Post-integration clustering stage (`02_int

This stage uses the result from a selected integration method and performs clustering, cell type annotation and visualization (similar to the 02_norm_clustering stage of the single-sample pipeline). HVGs, reduced dimensions, and selected markers are already computed in the previous stage (01_integration).

⚙️ Config file: config/integration/02_int_clustering.yaml

📋 HTML report target (in config/pipeline.yaml): DRAKE_TARGETS: ["report_int_clustering"]

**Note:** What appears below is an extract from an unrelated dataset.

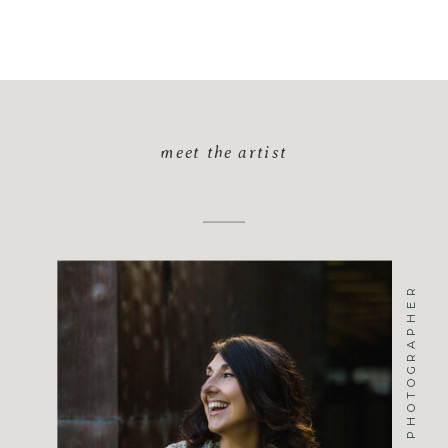
meet the artist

📜 Example report (used config)

Config for this stage is stored in the config/integration/02_int_clustering.yaml file. Directory with this file is read from SCDRAKE_INTEGRATION_CONFIG_DIR environment variable upon scdrake load or attach, and saved as scdrake_integration_config_dir option. This option is used as the default argument value in several scdrake functions.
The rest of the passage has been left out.